0:044> !clrstack OS Thread Id: 0x5bc4 (44) Child SP IP Call Site 000000A2B0C3E4C8 00007ffd471ead3a [HelperMethodFrame: 000000a2b0c3e4c8] 000000A2B0C3E5E0 00007ffce8b4e506 System.Collections.Generic.List`1[[System.__Canon, System.Private.CoreLib]].System.Collections.Generic.IEnumerable.GetEnumerator() [/_/src/System.Private.CoreLib/shared/System/Collections/Generic/List.cs @ 585] 000000A2B0C3E630 00007ffce85e7a10 xxx.Program.DeletexxxExipredDate() 000000A2B0C3E780 00007ffd46bc1f0b System.Threading.ThreadHelper.ThreadStart_Context(System.Object) [/_/src/System.Private.CoreLib/src/System/Threading/Thread.CoreCLR.cs @ 44] 000000A2B0C3E7B0 00007ffd46bb90b6 System.Threading.ExecutionContext.RunInternal(System.Threading.ExecutionContext, System.Threading.ContextCallback, System.Object) [/_/src/System.Private.CoreLib/shared/System/Threading/ExecutionContext.cs @ 172] 000000A2B0C3E830 00007ffd46ba535b System.Threading.ThreadHelper.ThreadStart() [/_/src/System.Private.CoreLib/src/System/Threading/Thread.CoreCLR.cs @ 93] 000000A2B0C3EA48 00007ffd47236c93 [GCFrame: 000000a2b0c3ea48] 000000A2B0C3ECB0 00007ffd47236c93 [DebuggerU2MCatchHandlerFrame: 000000a2b0c3ecb0]

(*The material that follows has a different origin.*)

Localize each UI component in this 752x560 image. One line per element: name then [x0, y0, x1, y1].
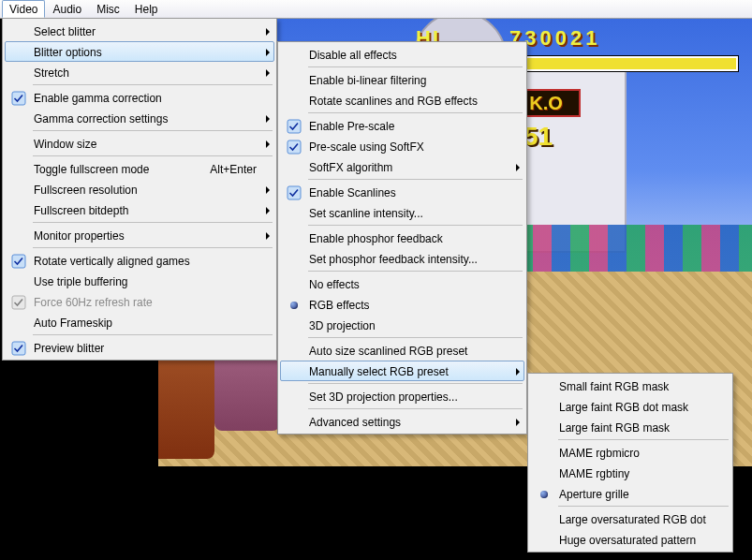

From the output information, the problem lies in the deletexxexipredate () method. Next, explore the source code of this method.
private static void DeletexxxExipredDate() { while (true) { foreach (string key in xxx.xxxSpeedLimit.Keys) { try { string[] array = xxx.xxxSpeedLimit[key].Split('$'); if (array.Length > 1) { DateTime dateTime = Convert.ToDateTime(array[1]); if ((DateTime.Now - dateTime).TotalSeconds > 21600.0 && xxx.xxxSpeedLimit.ContainsKey(key)) { xxx.xxxSpeedLimit.TryRemove(key, out var _); } } } catch (Exception ex) { LogHelper.WriteAppExceptionLog("Exception in deleting data:" + ex.Message, ex); } Thread.Sleep(20000); } } }
If you have a friend with rich experience in stepping on pits, I believe you can see the problems in the code at a glance. Yes, when the xxxSpeedLimit dictionary is empty, it is equivalent to a while(true) loop, isn't it?
In order to verify my statement, you can use it! dso finds the memory address of dict and uses it! wconcurrentdict is enough.
0:044> !dso OS Thread Id: 0x5bc4 (44) RSP/REG Object Name ... 000000A2B0C3E708 000001ba8007f618 System.Collections.Concurrent.ConcurrentDictionary`2[[System.String, System.Private.CoreLib],[System.String, System.Private.CoreLib]] 000000A2B0C3E760 000001ba88501cd0 System.Collections.Generic.List`1+Enumerator[[System.String, System.Private.CoreLib]] 000000A2B0C3E768 000001ba80050ec0 System.Threading.ContextCallback 000000A2B0C3E7F8 000001ba80a1a818 System.Threading.Thread 000000A2B0C3EA28 000001ba80a1a898 System.Threading.ThreadStart 0:044> !wconcurrentdict 000001ba8007f618 Empty ConcurrentDictionary
You can see that the current dictionary is empty 😂😂😂
3: Summary
The main reason for this accident: the coder lacks some programming experience and the process processing of empty dictionary when writing business logic, which leads to the embarrassment of while(true), or the thread Sleep (20000) is misplaced 🤣🤣🤣
In general, I am very grateful for the dump provided by this friend, which makes me really believe what I see!